Un ragazzo magro ai limiti dell’anoressia nella narrazione di Donato Altomare riesce a ottenere il rispetto di chi lo bullizzava salvandoli in una situazione difficile. Risolve dunque da sé il problema in modo costruttivo e positivo, trasformando sapientemente il contesto e riuscendo a guadagnarsi la stima dei suoi avversari. Certo la sfortuna dell’incidente è stata per lui una discreta fortuna. Anche nel mio racconto uso il medesimo meccanismo, pur in un contesto diverso: la vittima vince aiutando i bulli e cambiandoli. Che è poi la mia esperienza personale in merito e quella che sento come più reale.

Nel racconto di Fiorella Borin l’essere bullizzati entrambi farà scoccare qualcosa tra un ragazzo e una ragazza.

Come nel racconto di Alessandra Zenarola, la vittima è una ragazza bella, che qui fa riemergere nell’insegnante i propri, simili, trascorsi giovanili.

Il racconto dai toni fantascientifici di Paola Giorgi ci mostra un futuro di una società divisa tra bulli (Alfa) e vittime (Omega). Purtroppo, non mancano al mondo ideologie che potrebbero portare in tale direzione.

La protagonista della vicenda narrata dalla curatrice Paola De Giorgi si presenta come una delle vittime più mature quando scopre che non c’è “nessuno a cui chiedere. Nessuno a cui rivolgersi in cerca d’aiuto” e quindi l’importante è che “Non devi arrenderti mai”.

Roberta Zimei immagina di intervistare un bullo pentito anni dopo che ha provocato involontariamente la morte della sua vittima.

Un argomento che il volume non tratta (del resto non è un saggio ma solo una raccolta di racconti) è il bullismo tra adulti. Devo dire che anche questo esiste e, anche se si dovrebbe presumere che un adulto siam meglio attrezzato per difendersi, ho visto persone prevaricarne altre sfruttando magari solo una posizione gerarchica superiore, non limitandosi a sfruttare la propria vittima, ma mettendola alla berlina davanti ai colleghi.

Insomma, un fenomeno a 360 gradi, che riguarda ogni fascia d’età e ogni sesso.

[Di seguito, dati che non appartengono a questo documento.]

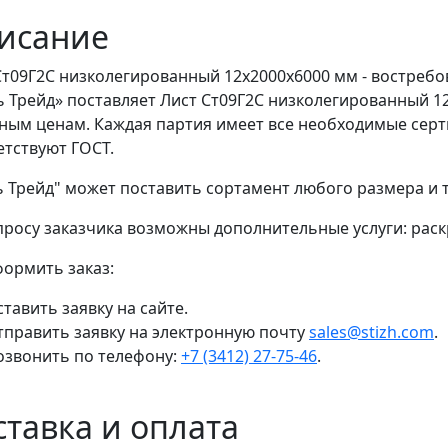
исание
Ст09Г2С низколегированный 12x2000x6000 мм - востреб
ь Трейд» поставляет Лист Ст09Г2С низколегированный 1
ным ценам. Каждая партия имеет все необходимые серт
етствуют ГОСТ.
ь Трейд" может поставить сортамент любого размера и
просу заказчика возможны дополнительные услуги: раскр
формить заказ:
тавить заявку на сайте.
тправить заявку на электронную почту
sales@stizh.com
.
озвонить по телефону:
+7 (3412) 27-75-46
.
ставка и оплата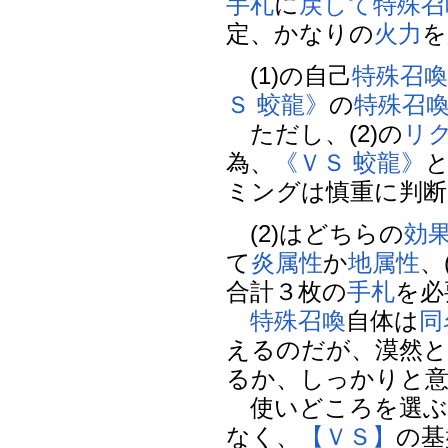
手札
に
戻して
特殊召
定、かなりの
火力
を
(1)の自己
特殊召
Ｓ 蛟龍》
の
特殊召
ただし、(2)の
リ
為、
《ＶＳ 蛟龍》
ミングは慎重に判断
(2)はどちらの
効
て
炎属性
か
地属性
、
合計３枚の
手札
を必
特殊召喚
自体は
同
えるのだが、漠然
るか、しっかりと
使いどころを選ぶ
なく、
【ＶＳ】
の基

Il volume ha ricevuto il sostegno e la sponsorizzazione di molte associazioni. A fine volume si leggono i loghi della Commissione Pari Opportunità della Città di Porcia, dell’ADAO, Associazione Disturbi Alimentari e Obesità del Friuli, di Consult@noi, Associazione Nazionale Disturbi Alimentari e molti altri.

Una lettura importante per conoscerci meglio e riflettere sul nostro mondo, i rapporti interpersonali e il mondo giovanile.